------ SOURCE RECORDS ------

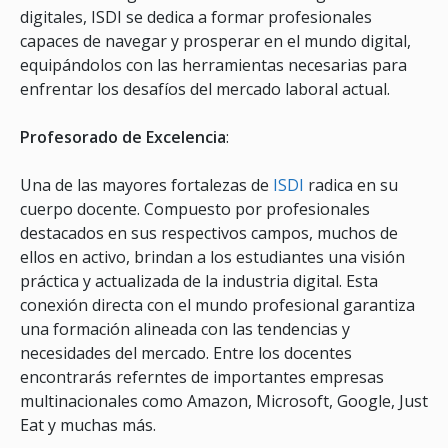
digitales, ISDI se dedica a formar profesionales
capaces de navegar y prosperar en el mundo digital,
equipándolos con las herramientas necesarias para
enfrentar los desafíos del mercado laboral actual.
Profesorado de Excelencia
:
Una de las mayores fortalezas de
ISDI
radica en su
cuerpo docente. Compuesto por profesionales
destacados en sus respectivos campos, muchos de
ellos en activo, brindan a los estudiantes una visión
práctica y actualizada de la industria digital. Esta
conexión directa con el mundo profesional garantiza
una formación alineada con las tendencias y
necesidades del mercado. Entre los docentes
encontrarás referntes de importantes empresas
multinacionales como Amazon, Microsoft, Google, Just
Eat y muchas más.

------
------ SOURCE RECORDS ------

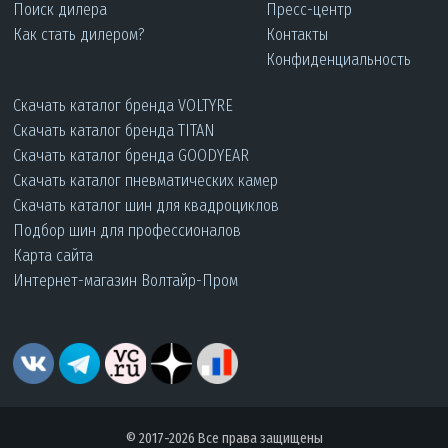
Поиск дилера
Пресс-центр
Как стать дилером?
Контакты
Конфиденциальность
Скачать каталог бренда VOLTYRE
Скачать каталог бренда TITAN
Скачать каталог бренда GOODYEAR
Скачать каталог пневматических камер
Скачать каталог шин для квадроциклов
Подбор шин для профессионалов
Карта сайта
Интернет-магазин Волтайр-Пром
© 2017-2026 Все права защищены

------
------ SOURCE RECORDS ------

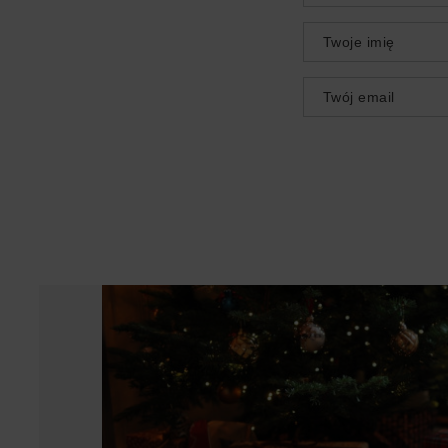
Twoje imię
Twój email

------

WORK TO COMPLETE:
Could you repeat exactly the lines above from the line with "ellos en activo, brindan" up to and including the line with "Eat y muchas más.", and only those?

OUTPUT FOR THIS TASK:
ellos en activo, brindan a los estudiantes una visión
práctica y actualizada de la industria digital. Esta
conexión directa con el mundo profesional garantiza
una formación alineada con las tendencias y
necesidades del mercado. Entre los docentes
encontrarás referntes de importantes empresas
multinacionales como Amazon, Microsoft, Google, Just
Eat y muchas más.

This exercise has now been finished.